読書記録 for me

読んだ本のまとめなどを書いていきます。

「わかりやすく〈伝える〉技術」(池上彰著)

こんばんは。

今日は朝から草野球。2019年シーズンの開幕でした。同点のまま時間切れとなりましたが、抽選勝ちとなり、幸先のよいスタートとなりました!

今日は池上彰さんの「わかりやすく〈伝える〉技術」という本をご紹介します。

 

わかりやすく〈伝える〉技術 (講談社現代新書)

わかりやすく〈伝える〉技術 (講談社現代新書)

 

先日このブログでも取り上げた「伝える力」と内容がかぶるところもあります。しかし、こちらの方が具体的かつ体系的にノウハウが書かれていると感じました。

以下、参考になったことをいくつか書きます。

・3の魔術

ポイントをまとめたり、構成を考えるときに、3つに分けると伝わりやすいということです。2つだと物足りない感じがして、4つ以上になると散漫になってしまうと池上さんは述べています。だから、プレゼンテーションにおいて、伝えたいポイントが4つ以上あるときも、3つに絞り込むか、4つあるポイントのいずれかをまとめられないか考えた方がよいということでした。3つにまとめる重要性は、大学教授の齋藤孝さんも何かの本で説いていたと思います。

・接続詞を使わないことを意識して文章を考える

これは「伝える力」にも出てきた内容です。僕も含めて、あまり考えることなく「そして」とか「そのため」といった接続詞を使いがちです。しかし、接続詞を使ってできあがった文章を読んでみると、案外、論理的でないものが多いそうてす。つまり、論理的でないことを、接続詞を使ってごまかしているわけです。論理構成のしっかりした文章を書こうとするなら、あえて接続詞を使わないようにすれば、自然と論理的な文章になるのだとしています。これは気づかなかった点で、とても勉強になりました。

・ノイズをなくす

池上さんの解説番組では図解がよく出てきますが、ただ図解すればよいというわけではありません。図解によって伝えたい内容がしっかりと受け手に伝わるように、余分なもの(ノイズ)をカットする事が大切です。本書では日本の学力調査の順位が下がった例が紹介されています。このとき、単に「日本の学力調査の順位が下がった」という事実だけを伝えたいなら、過去のデータと現在のデータが必要になりますが、データ上の他の国の順位や得点などは図に載せる必要はありません。これらを載せることで、余計な情報まで入ってしまい、伝えたいポイントがぼやけるのです。
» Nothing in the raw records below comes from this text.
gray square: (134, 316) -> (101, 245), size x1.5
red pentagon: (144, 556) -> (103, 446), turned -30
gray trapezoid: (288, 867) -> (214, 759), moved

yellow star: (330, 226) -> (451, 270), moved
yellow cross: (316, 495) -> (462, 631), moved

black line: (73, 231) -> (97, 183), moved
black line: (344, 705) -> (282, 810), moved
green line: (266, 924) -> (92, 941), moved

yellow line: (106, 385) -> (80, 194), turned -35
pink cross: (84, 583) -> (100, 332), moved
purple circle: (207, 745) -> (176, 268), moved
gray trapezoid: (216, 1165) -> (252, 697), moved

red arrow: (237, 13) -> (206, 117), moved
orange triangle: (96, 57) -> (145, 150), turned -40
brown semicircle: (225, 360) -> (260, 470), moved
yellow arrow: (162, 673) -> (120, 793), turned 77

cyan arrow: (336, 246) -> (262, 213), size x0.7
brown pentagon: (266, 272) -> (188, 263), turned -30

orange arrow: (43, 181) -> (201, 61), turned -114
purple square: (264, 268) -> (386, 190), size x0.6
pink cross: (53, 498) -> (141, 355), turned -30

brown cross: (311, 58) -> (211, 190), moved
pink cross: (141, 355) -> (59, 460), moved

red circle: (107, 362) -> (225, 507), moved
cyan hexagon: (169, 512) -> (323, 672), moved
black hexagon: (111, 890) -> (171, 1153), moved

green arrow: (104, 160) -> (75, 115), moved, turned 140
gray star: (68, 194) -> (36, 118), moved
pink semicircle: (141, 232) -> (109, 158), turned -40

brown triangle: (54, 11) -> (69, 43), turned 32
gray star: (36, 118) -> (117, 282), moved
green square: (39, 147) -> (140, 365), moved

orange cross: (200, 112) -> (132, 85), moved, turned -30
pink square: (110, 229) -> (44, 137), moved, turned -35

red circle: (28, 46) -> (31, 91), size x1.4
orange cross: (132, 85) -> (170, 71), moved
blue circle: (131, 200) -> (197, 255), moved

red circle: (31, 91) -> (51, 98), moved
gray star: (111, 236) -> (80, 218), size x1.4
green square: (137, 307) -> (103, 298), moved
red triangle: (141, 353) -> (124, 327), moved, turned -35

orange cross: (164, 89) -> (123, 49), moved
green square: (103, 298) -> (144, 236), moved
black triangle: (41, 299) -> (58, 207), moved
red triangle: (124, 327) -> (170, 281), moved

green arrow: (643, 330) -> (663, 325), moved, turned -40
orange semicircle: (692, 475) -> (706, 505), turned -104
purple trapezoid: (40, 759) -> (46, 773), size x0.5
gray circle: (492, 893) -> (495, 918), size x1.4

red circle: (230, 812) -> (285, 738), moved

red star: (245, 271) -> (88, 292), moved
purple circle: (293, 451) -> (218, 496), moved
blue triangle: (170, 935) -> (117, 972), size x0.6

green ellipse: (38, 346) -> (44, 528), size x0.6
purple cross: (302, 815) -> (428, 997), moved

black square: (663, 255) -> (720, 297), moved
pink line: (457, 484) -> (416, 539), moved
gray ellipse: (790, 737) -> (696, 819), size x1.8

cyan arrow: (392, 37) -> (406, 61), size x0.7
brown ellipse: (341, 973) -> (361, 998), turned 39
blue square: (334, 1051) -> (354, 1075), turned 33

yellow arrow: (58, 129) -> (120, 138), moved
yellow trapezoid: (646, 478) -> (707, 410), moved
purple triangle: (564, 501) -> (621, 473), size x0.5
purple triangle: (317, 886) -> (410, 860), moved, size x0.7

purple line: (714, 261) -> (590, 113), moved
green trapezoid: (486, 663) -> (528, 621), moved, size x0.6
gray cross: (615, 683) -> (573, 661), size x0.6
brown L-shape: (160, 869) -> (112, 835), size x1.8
もう一つ、物事の順序を図解するときも、初めからすべてのプロセスをオープンにするのではなく、プロセスごとに順番にオープンしていくのがよいということてす。ワイドショーで使われるフリップの「めくり」の手法ですね!

以上、参考になったことも3つにしてみました。その結果、わかりやすい内容になっていたかはわかりませんが…。とにかく、日頃から人に何かを伝える機会のある方、特にプレゼンテーションや講演をする方には、コンパクトながら非常によくまとまった本だと思います。僕も6月に、数は多くないものの、市民さんの前で1時間ほどしゃべる機会がありそうなので、本書の内容を活かして、少しずつ準備していきます!